(Data provided)

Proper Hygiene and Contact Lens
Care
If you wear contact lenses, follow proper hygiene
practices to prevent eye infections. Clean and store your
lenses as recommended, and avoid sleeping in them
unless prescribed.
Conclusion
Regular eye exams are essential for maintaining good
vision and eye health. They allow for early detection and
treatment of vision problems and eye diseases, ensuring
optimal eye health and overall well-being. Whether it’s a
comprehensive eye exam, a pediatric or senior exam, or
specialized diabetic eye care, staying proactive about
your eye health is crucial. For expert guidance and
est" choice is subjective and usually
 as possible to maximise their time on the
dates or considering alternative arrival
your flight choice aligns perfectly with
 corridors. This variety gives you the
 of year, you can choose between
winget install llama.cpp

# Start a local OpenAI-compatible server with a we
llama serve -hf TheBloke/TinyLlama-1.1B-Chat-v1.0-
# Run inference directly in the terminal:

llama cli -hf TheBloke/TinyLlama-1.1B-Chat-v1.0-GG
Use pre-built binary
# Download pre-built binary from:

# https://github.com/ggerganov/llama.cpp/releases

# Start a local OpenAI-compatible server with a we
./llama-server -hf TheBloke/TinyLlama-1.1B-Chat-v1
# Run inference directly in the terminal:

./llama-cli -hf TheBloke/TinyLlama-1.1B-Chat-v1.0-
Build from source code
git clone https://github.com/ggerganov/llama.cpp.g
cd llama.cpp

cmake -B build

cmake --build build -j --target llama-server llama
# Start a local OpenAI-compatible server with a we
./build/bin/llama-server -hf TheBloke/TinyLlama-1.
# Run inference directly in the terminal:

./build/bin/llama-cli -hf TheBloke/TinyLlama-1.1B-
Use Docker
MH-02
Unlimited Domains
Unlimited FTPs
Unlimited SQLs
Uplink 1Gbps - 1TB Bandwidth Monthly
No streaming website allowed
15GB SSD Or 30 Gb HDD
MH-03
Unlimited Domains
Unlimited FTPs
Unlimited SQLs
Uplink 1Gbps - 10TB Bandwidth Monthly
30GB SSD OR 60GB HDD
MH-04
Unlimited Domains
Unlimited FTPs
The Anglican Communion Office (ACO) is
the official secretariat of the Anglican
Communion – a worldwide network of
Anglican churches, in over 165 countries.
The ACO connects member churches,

(End Data provided)

• _Assignment_:
All of the data above needs to be written out exactly.

• _Completed exercise_:
Proper Hygiene and Contact Lens
Care
If you wear contact lenses, follow proper hygiene
practices to prevent eye infections. Clean and store your
lenses as recommended, and avoid sleeping in them
unless prescribed.
Conclusion
Regular eye exams are essential for maintaining good
vision and eye health. They allow for early detection and
treatment of vision problems and eye diseases, ensuring
optimal eye health and overall well-being. Whether it’s a
comprehensive eye exam, a pediatric or senior exam, or
specialized diabetic eye care, staying proactive about
your eye health is crucial. For expert guidance and
est" choice is subjective and usually
 as possible to maximise their time on the
dates or considering alternative arrival
your flight choice aligns perfectly with
 corridors. This variety gives you the
 of year, you can choose between
winget install llama.cpp

# Start a local OpenAI-compatible server with a we
llama serve -hf TheBloke/TinyLlama-1.1B-Chat-v1.0-
# Run inference directly in the terminal:

llama cli -hf TheBloke/TinyLlama-1.1B-Chat-v1.0-GG
Use pre-built binary
# Download pre-built binary from:

# https://github.com/ggerganov/llama.cpp/releases

# Start a local OpenAI-compatible server with a we
./llama-server -hf TheBloke/TinyLlama-1.1B-Chat-v1
# Run inference directly in the terminal:

./llama-cli -hf TheBloke/TinyLlama-1.1B-Chat-v1.0-
Build from source code
git clone https://github.com/ggerganov/llama.cpp.g
cd llama.cpp

cmake -B build

cmake --build build -j --target llama-server llama
# Start a local OpenAI-compatible server with a we
./build/bin/llama-server -hf TheBloke/TinyLlama-1.
# Run inference directly in the terminal:

./build/bin/llama-cli -hf TheBloke/TinyLlama-1.1B-
Use Docker
MH-02
Unlimited Domains
Unlimited FTPs
Unlimited SQLs
Uplink 1Gbps - 1TB Bandwidth Monthly
No streaming website allowed
15GB SSD Or 30 Gb HDD
MH-03
Unlimited Domains
Unlimited FTPs
Unlimited SQLs
Uplink 1Gbps - 10TB Bandwidth Monthly
30GB SSD OR 60GB HDD
MH-04
Unlimited Domains
Unlimited FTPs
The Anglican Communion Office (ACO) is
the official secretariat of the Anglican
Communion – a worldwide network of
Anglican churches, in over 165 countries.
The ACO connects member churches,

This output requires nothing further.